For Kreimendahl, it’s not that cis folks can’t write about the trans experience; after all, he notes, “As a writer, I want to be able to write not just trans or queer stories.” In fact, his next play We’re Gonna Be Okay is about two cisgender heterosexual couples; it’s set to premiere at the 2017 Humana Festival of New American Plays. At the same time, he says, there’s an obligation to get the subject right. “If we’re going to tell another story, we have to be, like, really conscious of what we’re doing, and what we’re saying, and are we able to tell that story or not.”

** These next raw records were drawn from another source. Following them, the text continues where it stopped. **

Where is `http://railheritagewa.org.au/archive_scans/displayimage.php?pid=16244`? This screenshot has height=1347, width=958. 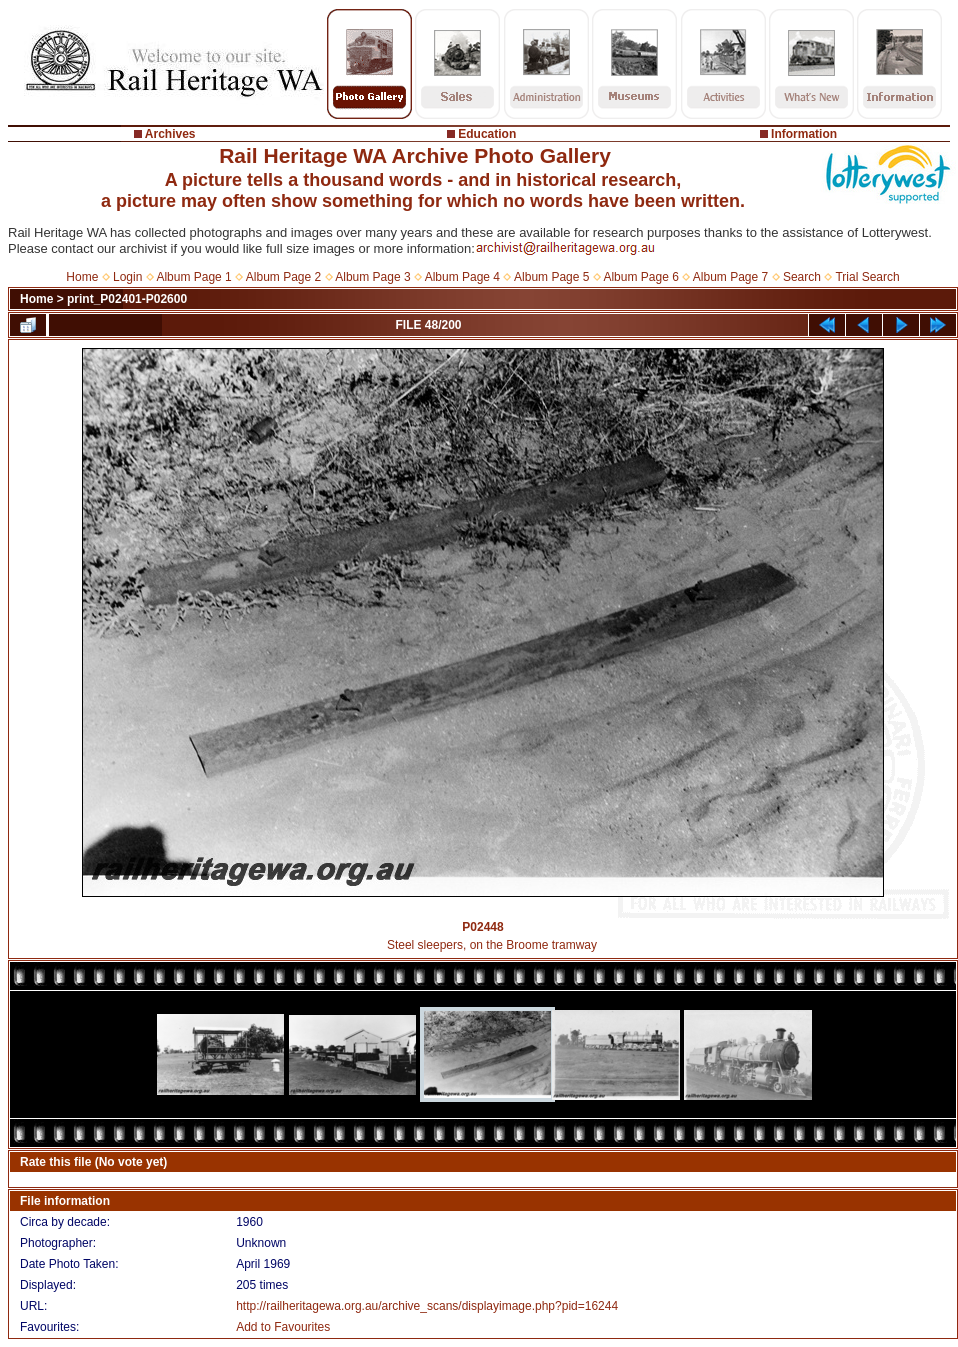 http://railheritagewa.org.au/archive_scans/displayimage.php?pid=16244 is located at coordinates (427, 1306). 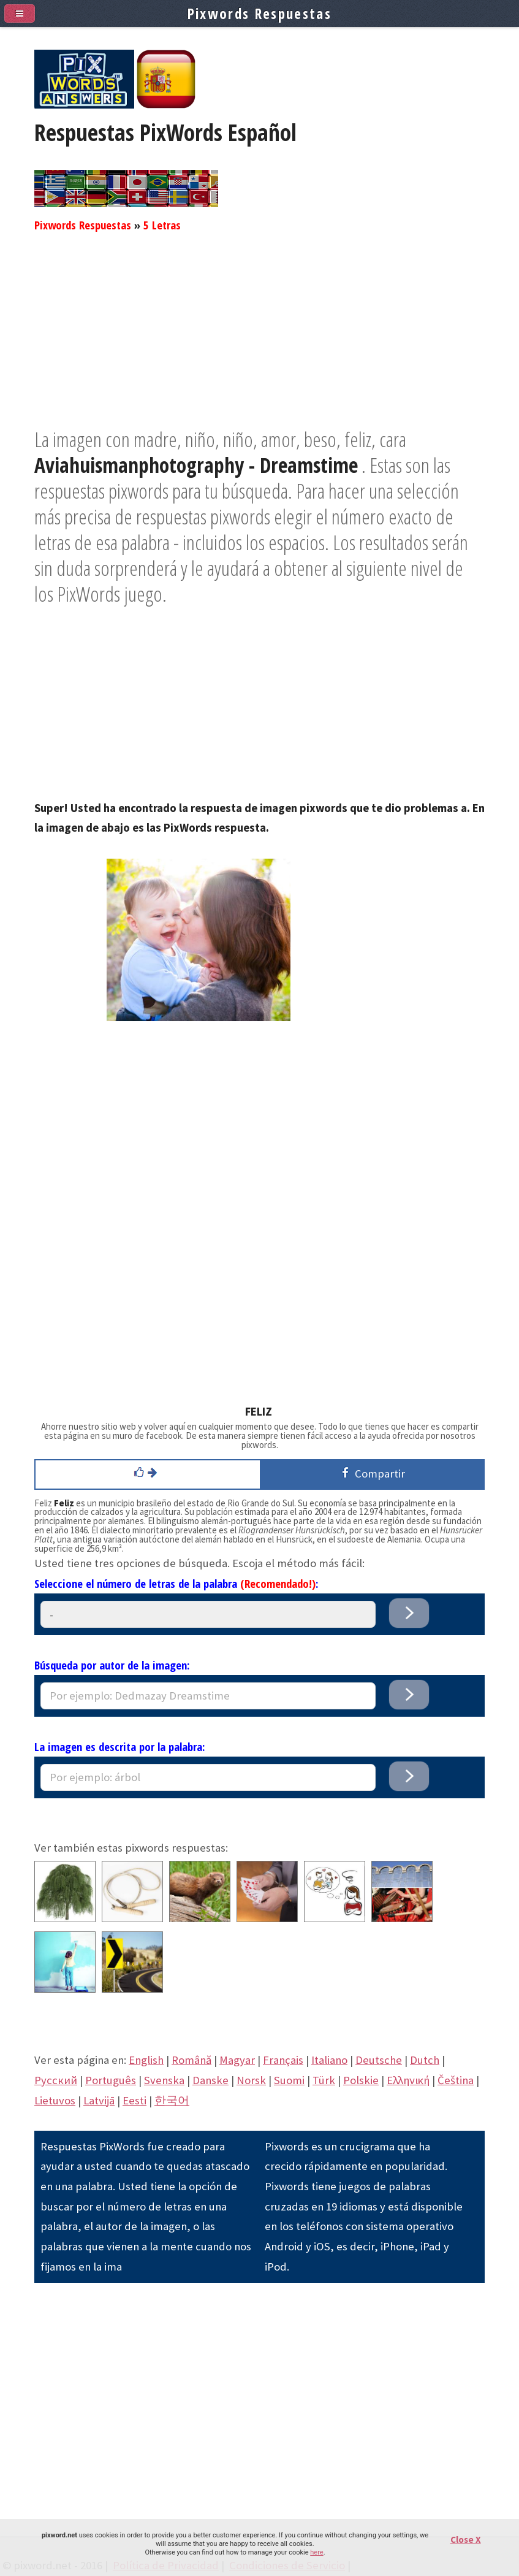  Describe the element at coordinates (251, 2080) in the screenshot. I see `Norsk` at that location.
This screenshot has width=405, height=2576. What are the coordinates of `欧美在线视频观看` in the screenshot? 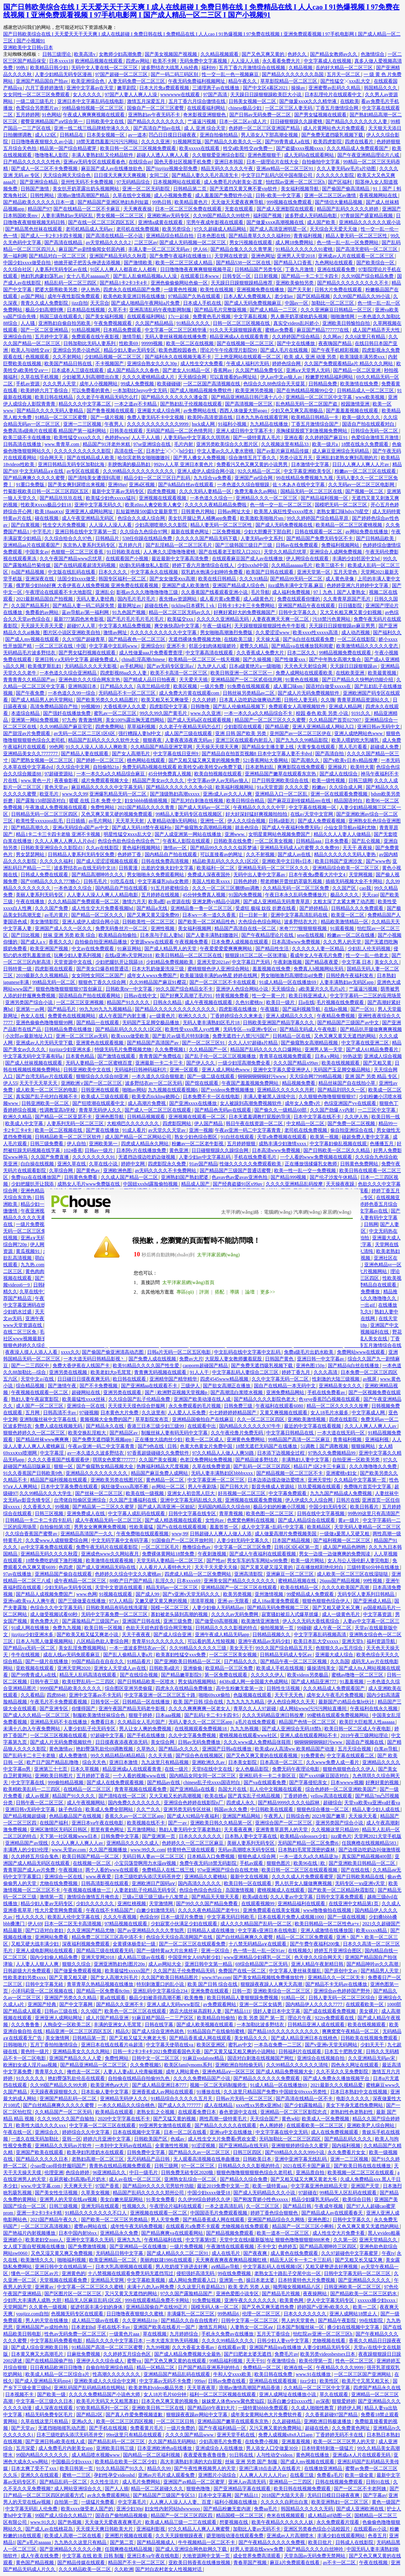 It's located at (341, 1063).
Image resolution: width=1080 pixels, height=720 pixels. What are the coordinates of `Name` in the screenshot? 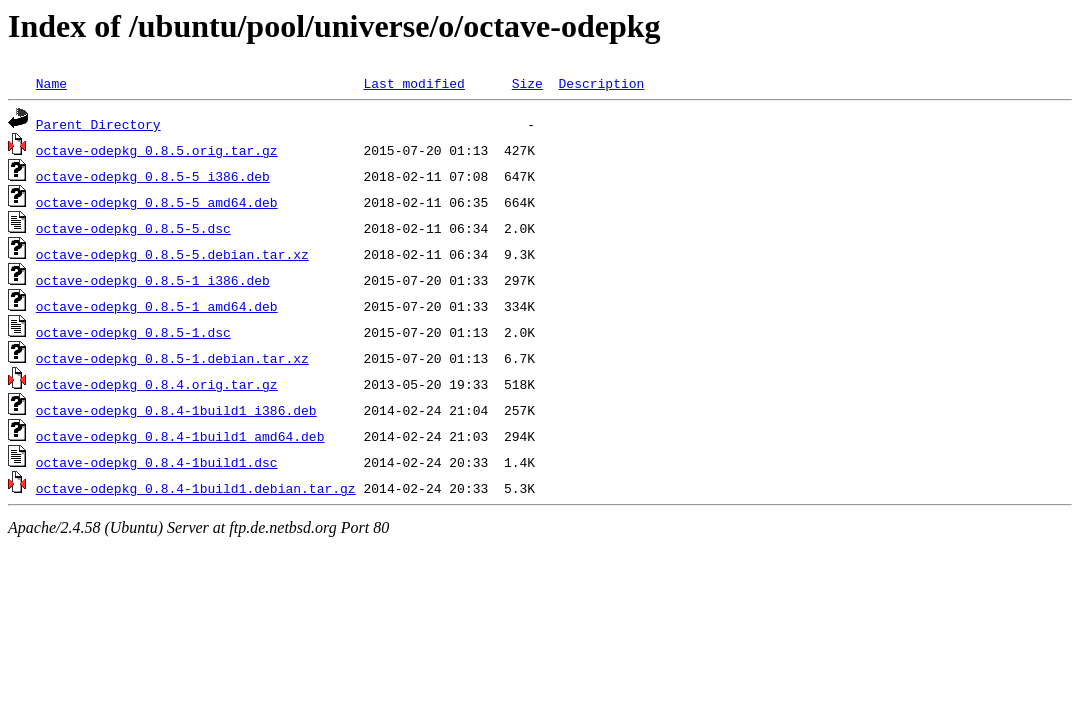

Leigh concurs. “It’s not someone saying, ‘Oh, you’re a cis man, you shouldn’t be writing about this.’ It’s about: Why isn’t the work of trans male, trans female playwrights being done more often?” That’s why she encourages theatres who want to program a trans-themed play by a cis writer to make sure to also program plays by trans writers. “Do both. Do those plays also.”
At the end of the day, as Leigh’s character in Trans Scripts puts it, “We have hundreds and thousands and tens of thousands and hundreds of thousands of stories.” And those stories, in all of their complexity and authenticity, deserve to be onstage.